Strangely enough, I found a copy of Aimee Nezhukumatathil’s Lucky Fish tucked in with my reference books. I’m not quite sure what my past self was thinking and this is the glory of my life. It’s always an adventure.

Photo “Mermaid Tail” by Ellen Yeast, Cover design by Howard Klein

The cover of Lucky Fish is quite beautiful which is most likely why I picked it up at a sale. The contrast of stark white with the iridescence of the fish’s tail is enchanting. It was clever to have the author’s name first, in the colors of the fish, and the title of the book in white nestled on the tail of the fish. I like clever things, a lot.

This collection of poetry is sectioned into three parts: A Globe is Just An Asterisk, Sweet Tooth, and Lucky Penny. Each of the mini collections within are uniquely of the writer, yet their tones and meanings are very different. I am unsure if it was the writer’s intention but the reader goes on a metamorphosis with her in the most subtle of ways. In each section, I had a few favorite poems which are to be expected. The overall effect of the book is expansive in its travels, but tender in small secrets.

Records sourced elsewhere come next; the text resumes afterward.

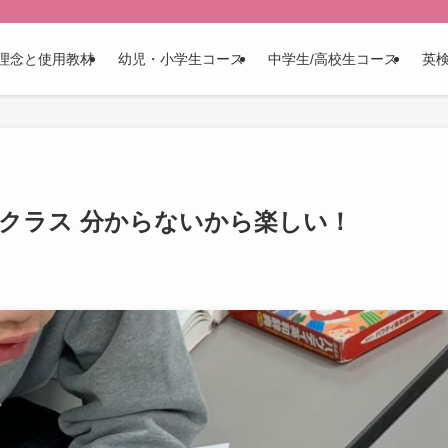
理念と使用教材
幼児・小学生コース
中学生/高校生コース
英
学生クラス 分からないから楽しい！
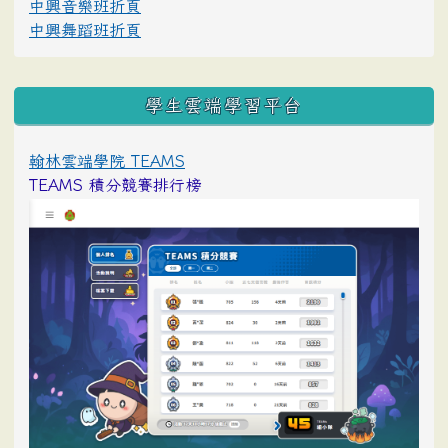
中興音樂班折頁
中興舞蹈班折頁
學生雲端學習平台
翰林雲端學院 TEAMS
TEAMS 積分競賽排行榜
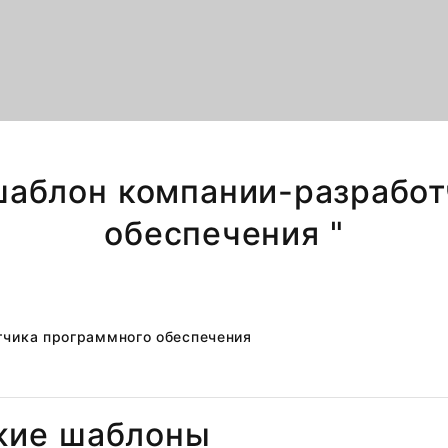
 шаблон компании-разрабо
обеспечения "
жие шаблоны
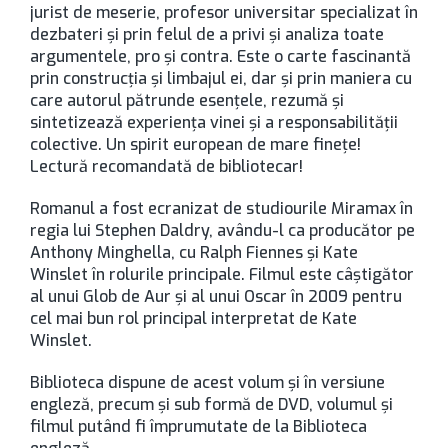
jurist de meserie, profesor universitar specializat în
dezbateri și prin felul de a privi și analiza toate
argumentele, pro și contra. Este o carte fascinantă
prin construcția și limbajul ei, dar și prin maniera cu
care autorul pătrunde esențele, rezumă și
sintetizează experiența vinei și a responsabilității
colective. Un spirit european de mare finețe!
Lectură recomandată de bibliotecar!
Romanul a fost ecranizat de studiourile Miramax în
regia lui Stephen Daldry, avându-l ca producător pe
Anthony Minghella, cu Ralph Fiennes şi Kate
Winslet în rolurile principale. Filmul este câştigător
al unui Glob de Aur şi al unui Oscar în 2009 pentru
cel mai bun rol principal interpretat de Kate
Winslet.
Biblioteca dispune de acest volum și în versiune
engleză, precum și sub formă de DVD, volumul și
filmul putând fi împrumutate de la Biblioteca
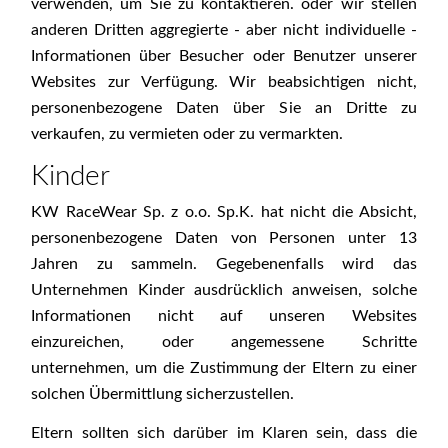
verwenden, um Sie zu kontaktieren. oder wir stellen
anderen Dritten aggregierte - aber nicht individuelle -
Informationen über Besucher oder Benutzer unserer
Websites zur Verfügung. Wir beabsichtigen nicht,
personenbezogene Daten über Sie an Dritte zu
verkaufen, zu vermieten oder zu vermarkten.
Kinder
KW RaceWear Sp. z o.o. Sp.K. hat nicht die Absicht,
personenbezogene Daten von Personen unter 13
Jahren zu sammeln. Gegebenenfalls wird das
Unternehmen Kinder ausdrücklich anweisen, solche
Informationen nicht auf unseren Websites
einzureichen, oder angemessene Schritte
unternehmen, um die Zustimmung der Eltern zu einer
solchen Übermittlung sicherzustellen.
Eltern sollten sich darüber im Klaren sein, dass die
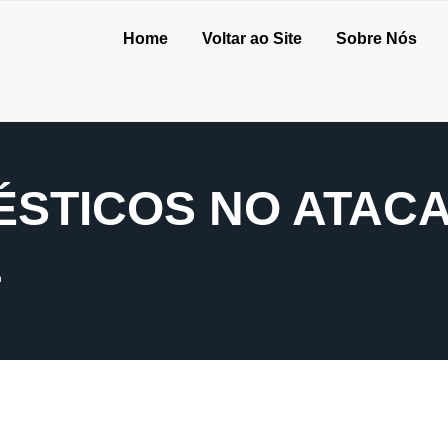
Home
Voltar ao Site
Sobre Nós
ÉSTICOS NO ATAC
L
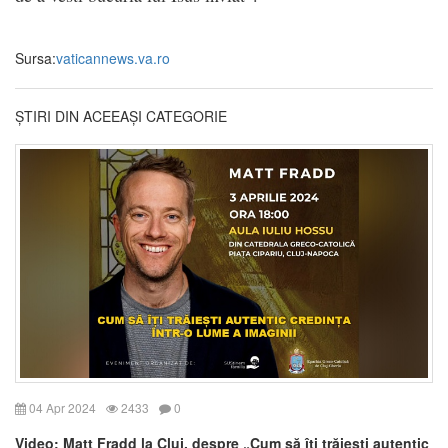
Sursa:
vaticannews.va.ro
ȘTIRI DIN ACEEAȘI CATEGORIE
04 Apr 2024
2433
0
Video: Matt Fradd la Cluj, despre „Cum să îți trăiești autentic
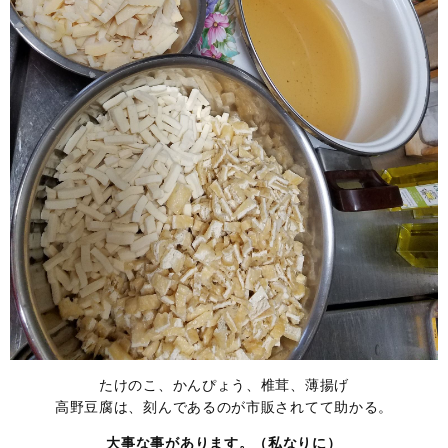
たけのこ、かんぴょう、椎茸、薄揚げ
高野豆腐は、刻んであるのが市販されてて助かる。
大事な事があります。（私なりに）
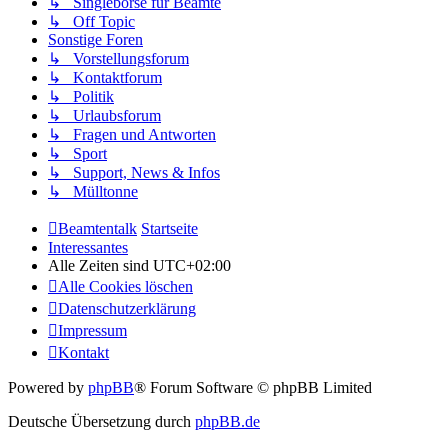
↳ Singlebörse für Beamte
↳ Off Topic
Sonstige Foren
↳ Vorstellungsforum
↳ Kontaktforum
↳ Politik
↳ Urlaubsforum
↳ Fragen und Antworten
↳ Sport
↳ Support, News & Infos
↳ Mülltonne
Beamtentalk
Startseite
Interessantes
Alle Zeiten sind
UTC+02:00
Alle Cookies löschen
Datenschutzerklärung
Impressum
Kontakt
Powered by
phpBB
® Forum Software © phpBB Limited
Deutsche Übersetzung durch
phpBB.de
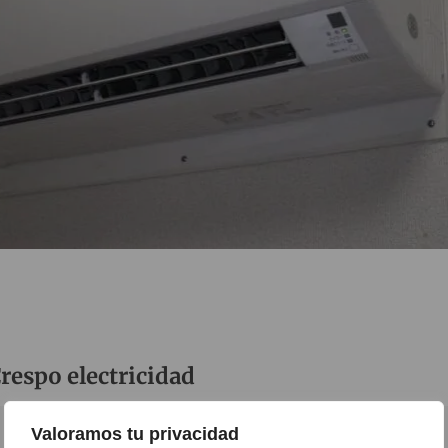
respo electricidad
Valoramos tu privacidad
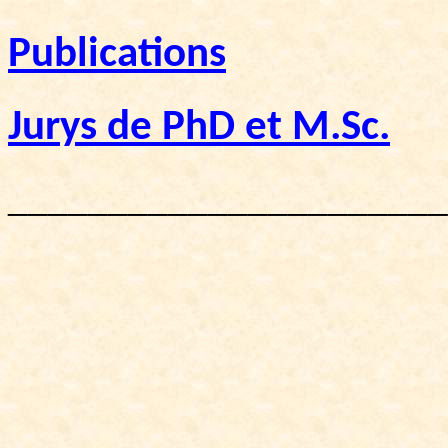
Publications
Jurys de PhD et M.Sc.
______________________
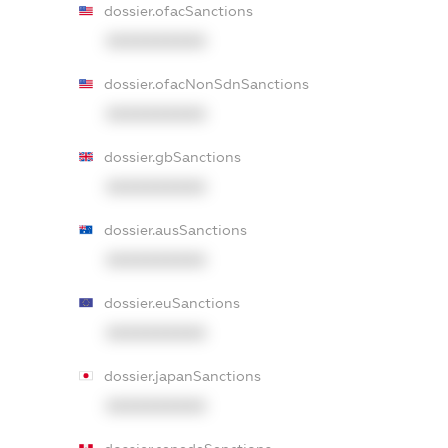
dossier.ofacSanctions
XXXXXXXXXX
dossier.ofacNonSdnSanctions
XXXXXXXXXX
dossier.gbSanctions
XXXXXXXXXX
dossier.ausSanctions
XXXXXXXXXX
dossier.euSanctions
XXXXXXXXXX
dossier.japanSanctions
XXXXXXXXXX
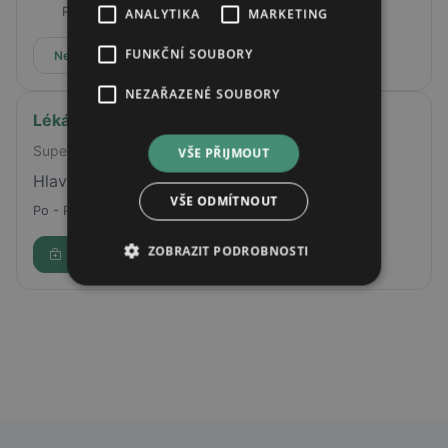
Pá
08:00 - 16:00
ANALYTIKA
MARKETING
FUNKČNÍ SOUBORY
Nepřijímá online rezervace
NEZAŘAZENÉ SOUBORY
Lékárna AVE
Supermarket ALBERT
VŠE PŘIJMOUT
Hlavní 1485, Frýdlant nad Ostravicí, 73911
VŠE ODMÍTNOUT
Po - Pá
08:00 - 18:00
ZOBRAZIT PODROBNOSTI
Rezervovat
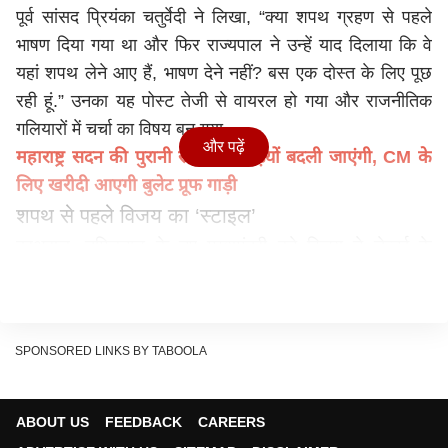
पूर्व सांसद प्रियंका चतुर्वेदी ने लिखा, “क्या शपथ ग्रहण से पहले
भाषण दिया गया था और फिर राज्यपाल ने उन्हें याद दिलाया कि वे
यहां शपथ लेने आए हैं, भाषण देने नहीं? बस एक दोस्त के लिए पूछ
रही हूं.” उनका यह पोस्ट तेजी से वायरल हो गया और राजनीतिक
गलियारों में चर्चा का विषय बन गया.
और पढ़ें
महाराष्ट्र सदन की पुरानी सरकारी गाड़ियों बदली जाएंगी, CM के
लिए खरीदी आएगी बुलेट प्रूफ गाड़ी
शपथ से पहले विजय का ‘स्टाइल’
दरअसल, तमिलनाडु के नए मुख्यमंत्री बने विजय ने चेन्नई के
जवाहरलाल नेहरू स्टेडियम में पद और गोपनीयता की शपथ ली. उन्हें
तमिलनाडु के राज्यपाल राजेंद्र विश्वनाथ अर्लेकर ने शपथ दिलाई.
शपथ शुरू करने से पहले समारोह के दौरान ने भाषण शुरू कर दिया.
SPONSORED LINKS BY TABOOLA
इस पर राज्यपाल ने उन्हें बीच में रोकते हुए शपथ प्रक्रिया पूरी करने
का इशारा किया. इसके बाद विजय ने मुस्कुराते हुए शपथ ली.
स्टेडियम में गूंजे विजय-विजय के नारे
ABOUT US
FEEDBACK
CAREERS
विजय के मंच पर आते ही पूरा स्टेडियम तालियों और नारों से गूंज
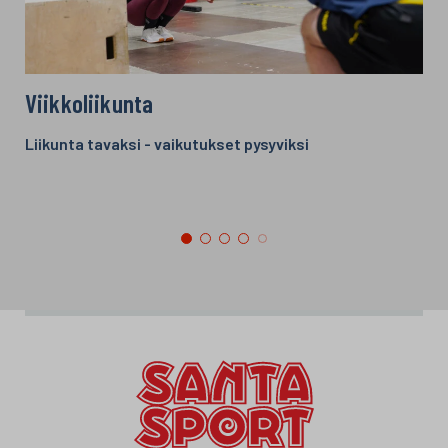
Viikkoliikunta
Liikunta tavaksi - vaikutukset pysyviksi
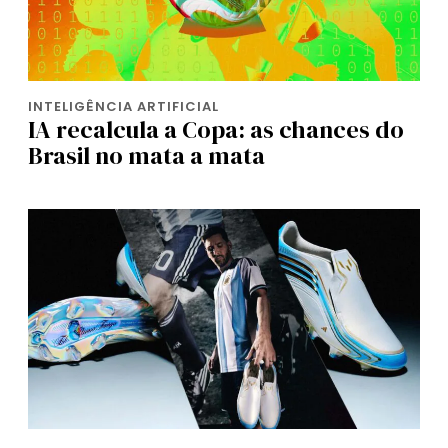
INTELIGÊNCIA ARTIFICIAL
IA recalcula a Copa: as chances do
Brasil no mata a mata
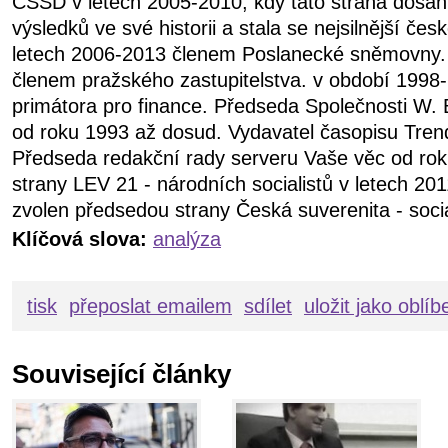
ČSSD v letech 2005-2010, kdy tato strana dosáhl
výsledků ve své historii a stala se nejsilnější čes
letech 2006-2013 členem Poslanecké sněmovny.
členem pražského zastupitelstva. v období 199
primátora pro finance. Předseda Společnosti W. 
od roku 1993 až dosud. Vydavatel časopisu Tren
Předseda redakční rady serveru Vaše věc od ro
strany LEV 21 - národních socialistů v letech 20
zvolen předsedou strany Česká suverenita - soci
Klíčová slova:
analýza
tisk
přeposlat emailem
sdílet
uložit jako oblí
Související články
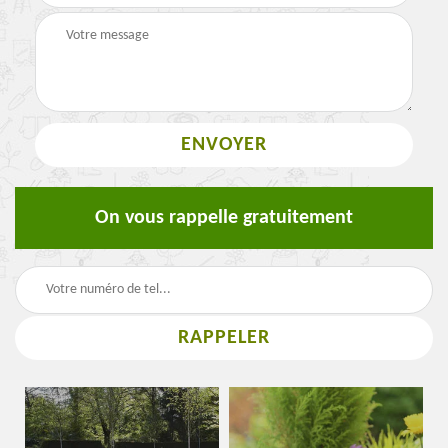
On vous rappelle gratuitement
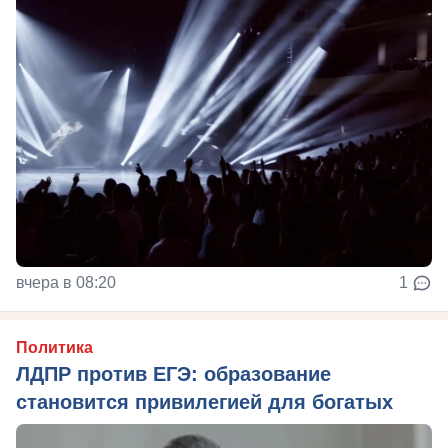
вчера в 08:20
1
Политика
ЛДПР против ЕГЭ: образование
становится привилегией для богатых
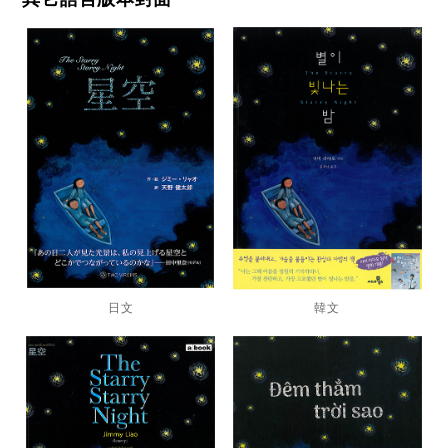
日文
韓文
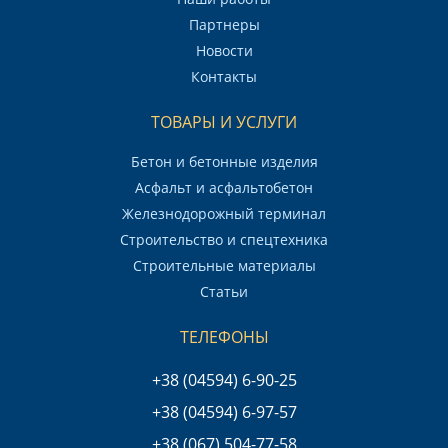
Партнеры
Новости
Контакты
ТОВАРЫ И УСЛУГИ
Бетон и бетонные изделия
Асфальт и асфальтобетон
Железнодорожный терминал
Строительство и спецтехника
Строительные материалы
Статьи
ТЕЛЕФОНЫ
+38 (04594) 6-90-25
+38 (04594) 6-97-57
+38 (067) 504-77-58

Part 1: A Globe is Just An Asterisk

This part is filled with exotic places the author has traveled, places some of us can only dream of and will never see, but she does a great job of capturing their essence. The poems in here are filled with learning other cultures and how these different sights and smells change the integrity of the author. Have you ever traveled someplace magnificent and enjoyed yourself only to find that the deeper meaning of the trip comes after when you slowly take in everything, when it settles into your bones. These are those poems.

My favorite poem from this group is the opener, The Secret of Soil:

“The secret of soil is that it is alive–
a step in the forest means
you are carried on the back
of a thousand bugs. The secret

I give you is on page forty-two
of my old encyclopedia set.”

Part 2: Sweet Tooth

All of the poems in this section come from the writer’s memory of being a child, of her family, and her interaction with the world. As children we often don’t understand the importance of things we see, life is more basic than that. When we get older, we lose that sense of wonder where everything we come in contact with is something to behold in amazement. Life piles on us and we forget to find joy in small things. This section was poignant for me as I near the middle of my life. I look back and wish I would have stayed a little longer, enjoyed those moments that seemed to stop time and stretch into forever. 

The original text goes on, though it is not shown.